YOUR OBJECTIVE: Output each record verbatim, with pictures left out.

THE DATA:
• • •
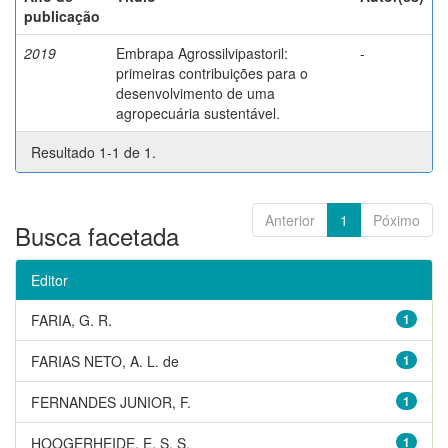
publicação
2019
Embrapa Agrossilvipastoril:
-
primeiras contribuições para o
desenvolvimento de uma
agropecuária sustentável.
Resultado 1-1 de 1.
Anterior
1
Póximo
Busca facetada
Editor
FARIA, G. R.
1
FARIAS NETO, A. L. de
1
FERNANDES JUNIOR, F.
1
HOOGERHEIDE, E. S. S.
1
• • •
RESPONSE BOX:
publicação
2019
Embrapa Agrossilvipastoril:
-
primeiras contribuições para o
desenvolvimento de uma
agropecuária sustentável.
Resultado 1-1 de 1.
Anterior
1
Póximo
Busca facetada
Editor
FARIA, G. R.
1
FARIAS NETO, A. L. de
1
FERNANDES JUNIOR, F.
1
HOOGERHEIDE, E. S. S.
1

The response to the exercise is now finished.